That, however, didn't stop local authorities from arresting in June five dalit activists allegedly responsible for the violence. Now they are claiming that documents recovered from their laptops implicate the five arrested this week as Naxal sympathizers masquerading as benign human rights activists. One of them, they claim, was even involved in the alleged assassination plot against Modi.
This is absurd and outrageous.
Consider Sudha Bharadwaj, 54, one of the five arrested: She is the daughter of two MIT engineers and herself a math graduate from India's most prestigious institute. Much like Gauri, she has devoted her entire life to fighting for the rights of tribals, dalits and low-wage workers. At a young age, she renounced her creature comforts and started living in a veritable slum with other day laborers. She adopted her daughter from a tribal family and sent her to the same schools as the neighborhood families because she believes that if you don't live the life of the people you are fighting for, you can never fully understand their travails.
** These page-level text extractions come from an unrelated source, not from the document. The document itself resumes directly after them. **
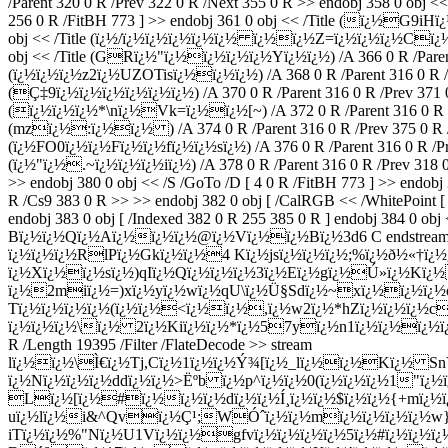
/Parent 320 0 R /Prev 322 0 R /Next 355 0 R >> endobj 358 0 obj <<
256 0 R /FitBH 773 ] >> endobj 361 0 obj << /Title (ï¿½G9iHï¿½)
obj << /Title (ï¿½/ï¿½ï¿½ï¿½ï¿½ï¿½ ï¿½ï¿½Z=ï¿½ï¿½ï¿½Cï¿½U) /A
obj << /Title (GRï¿½"ï¿½ï¿½ï¿½ï¿½Yï¿½ï¿½) /A 366 0 R /Parent 3
(ï¿½ï¿½ï¿½z2ï¿½UZOTisï¿½ï¿½ï¿½) /A 368 0 R /Parent 316 0 R /Pre
(Ç‡9ï¿½ï¿½ï¿½ï¿½ï¿½ï¿½) /A 370 0 R /Parent 316 0 R /Prev 371 0 
(ï¿½ï¿½ï¿½*\nï¿½Vk=ï¿½ï¿½[~) /A 372 0 R /Parent 316 0 R /Pre
(mzï¿½:ï¿½ï¿½ ) /A 374 0 R /Parent 316 0 R /Prev 375 0 R /Nex
(ï¿½FO0ï¿½ï¿½Fï¿½ï¿½fï¿½ï¿½sï¿½) /A 376 0 R /Parent 316 0 R /Prev
(ï¿½"ï¿½.~ï¿½ï¿½ï¿½iï¿½) /A 378 0 R /Parent 316 0 R /Prev 318 0 
>> endobj 380 0 obj << /S /GoTo /D [ 4 0 R /FitBH 773 ] >> endobj
R /Cs9 383 0 R >> >> endobj 382 0 obj [ /CalRGB << /WhitePoint [ 
endobj 383 0 obj [ /Indexed 382 0 R 255 385 0 R ] endobj 384
Bï¿½ï¿½Qï¿½Aï¿½ï¿½ï¿½@ï¿½Vï¿½ï¿½Bï¿½3d6 C endstream end
ï¿½ï¿½ï¿½RlPï¿½Gkï¿½ï¿½4 Kï¿½jsï¿½ï¿½ï¿½;%ï¿½ð½«†
ï¿½Xï¿½ï¿½sï¿½)qIï¿½Qï¿½ï¿½ï¿½3ï¿½Eï¿½gï¿½Ú»ï¿½K
ï¿½2miï¿½=)xï¿½yï¿½wï¿½qU\ï¿½Ü§Sdï¿½~xï¿½ï¿½ï¿
Tï¿½ï¿½ï¿½ï¿½(ï¿½ï¿½<ï¿½ï¿½,ï¿½w2ï¿½*hZï¿½ï¿½ï¿½c
ï¿½ï¿½ï¿½\ï¿½ 2ï¿½Kiï¿½ï¿½*ï¿½57yï¿½n1ï¿½ï¿½ï¿½ï
R /Length 19395 /Filter /FlateDecode >> stream
lï¿½ï¿½\Ì€ï¿½Tj,Cï¿½1ï¿½ï¿½Ý¾[ï¿½_lï¿½ï¿½Kï¿½ 
ï¿½Nï¿½ï¿½ï¿½ddï¿½ï¿½>Ëºb ï¿½p^ï¿½ï¿½0(ï¿½ï¿½ï¿½1"ï¿½
Lï¿½[ï¿½#ï¿½ï¿½ï¿½dï¿½ï¿½Í¸ï¿½ï¿½$ï¿½ï¿½{+mï¿½
uï¿½lï¿½i&^Qvï¿½Ç¹;WÓˆï¿½ï¿½mï¿½ï¿½ï¿½ï¿½w}C
iTï¿½ï¿½%"Nï¿½U1Vï¿½ï¿½gfvï¿½ï¿½ï¿½ï¿½5ï¿½#ï¿½ï¿½ï¿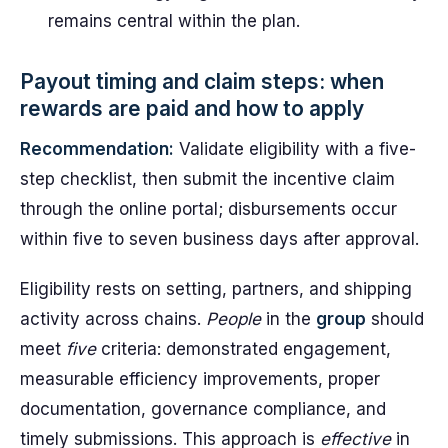
remains central within the plan.
Payout timing and claim steps: when
rewards are paid and how to apply
Recommendation:
Validate eligibility with a five-
step checklist, then submit the incentive claim
through the online portal; disbursements occur
within five to seven business days after approval.
Eligibility rests on setting, partners, and shipping
activity across chains.
People
in the
group
should
meet
five
criteria: demonstrated engagement,
measurable efficiency improvements, proper
documentation, governance compliance, and
timely submissions. This approach is
effective
in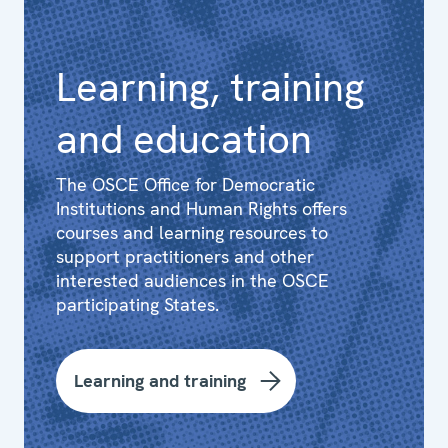
Learning, training
and education
The OSCE Office for Democratic
Institutions and Human Rights offers
courses and learning resources to
support practitioners and other
interested audiences in the OSCE
participating States.
Learning and training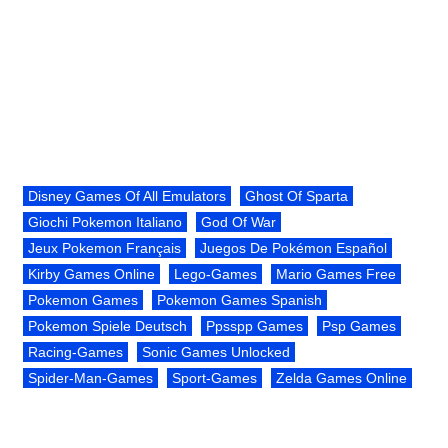
Disney Games Of All Emulators
Ghost Of Sparta
Giochi Pokemon Italiano
God Of War
Jeux Pokemon Français
Juegos De Pokémon Español
Kirby Games Online
Lego-Games
Mario Games Free
Pokemon Games
Pokemon Games Spanish
Pokemon Spiele Deutsch
Ppsspp Games
Psp Games
Racing-Games
Sonic Games Unlocked
Spider-Man-Games
Sport-Games
Zelda Games Online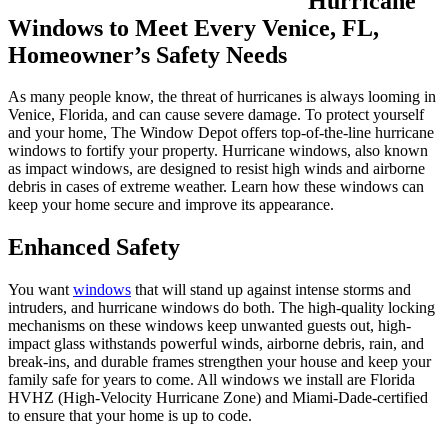
Hurricane
Windows to Meet Every Venice, FL,
Homeowner’s Safety Needs
As many people know, the threat of hurricanes is always looming in
Venice, Florida, and can cause severe damage. To protect yourself
and your home, The Window Depot offers top-of-the-line hurricane
windows to fortify your property. Hurricane windows, also known
as impact windows, are designed to resist high winds and airborne
debris in cases of extreme weather. Learn how these windows can
keep your home secure and improve its appearance.
Enhanced Safety
You want
windows
that will stand up against intense storms and
intruders, and hurricane windows do both. The high-quality locking
mechanisms on these windows keep unwanted guests out, high-
impact glass withstands powerful winds, airborne debris, rain, and
break-ins, and durable frames strengthen your house and keep your
family safe for years to come. All windows we install are Florida
HVHZ (High-Velocity Hurricane Zone) and Miami-Dade-certified
to ensure that your home is up to code.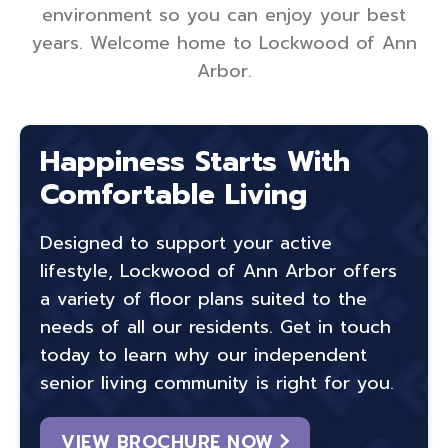
environment so you can enjoy your best
years. Welcome home to Lockwood of Ann
Arbor.
Happiness Starts With
Comfortable Living
Designed to support your active
lifestyle, Lockwood of Ann Arbor offers
a variety of floor plans suited to the
needs of all our residents. Get in touch
today to learn why our independent
senior living community is right for you.
VIEW BROCHURE NOW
She obtained a law degree so that she could better represent her fellow slum dwellers and others seeking redress from corrupt bureaucrats and rapacious business interests. Her unwavering devotion to India's worst off has made her an almost Mother Teresa-like figure in local circles.
To say that her arrest is ominous is an understatement. If she can be targeted as a Maoist, then literally every journalist, activist, and lawyer who represents India's persecuted and oppressed could be framed. "Nobody will be safe in an environment like this," her lawyers told the court. "We'll be next."
Modi's defenders claim that the arrests have nothing to do with him given that the Maharashtra government coordinated them. But Salil Tripathi, a veteran Indian journalist and the chair of PEN International, which tracks threats to journalistic and artistic freedom around the world, notes that it is highly improbable that Maharashtra could have taken such a major step, requiring the cooperation of police authorities in other states, without alerting and getting approval from the center.
Indian laws already give the government sweeping powers to go after anyone it wishes. But by cracking down against Bharadwaj, Modi is signaling that he will no longer be restrained by basic social norms when exercising his awesome powers. It is a calculated attempt to silence criticism and dissent.
Many commentators are comparing what's transpiring now in India to the 1975 "Emergency." This was the darkest chapter in India's liberal democracy, when Prime Minister Indira Gandhi suspended the constitution and gave herself dictatorial powers to conduct mass arrests of political opponents, dissidents, and human rights activists. Modi's abuses might not have reached that scale yet, but they are arguably far more insidious. Gandhi at least had the decency to make an official declaration and alert the public to what she was doing. Modi, on the other hand, is acting by stealth to avoid a public uproar.
Worse, even as he is branding dissenters and critics as radical leftists and throwing them behind bars on manufactured grounds, he has done zilch to clamp down on the violent Hindu outfit whose members are among those arrested for Gauri's murder. Nor has he done anything to rein in Hindu vigilantes lynching Muslims merely suspected of consuming beef. In fact, a prominent Harvard-educated minister in his party garlanded and feted convicted lynchers.
The fear with Modi when he was elected four years ago was that he was an authoritarian Hindu nationalist who would focus less on liberalizing India's economy and more on promoting an illiberal religious fanaticism. After all, he cut his political teeth in the militant wing of the BJP, and as the chief minister of his home state, he had presided over one of the worst anti-Muslim pogroms in the nation's history.
The crackdown on Bharadwaj and her fellow activists and the free rein he's handed to violent Hindu fundamentalists show that these fears were far from baseless.
Unless Indians step up and send him a message in the next election, the best days of their liberal democracy might well be behind them.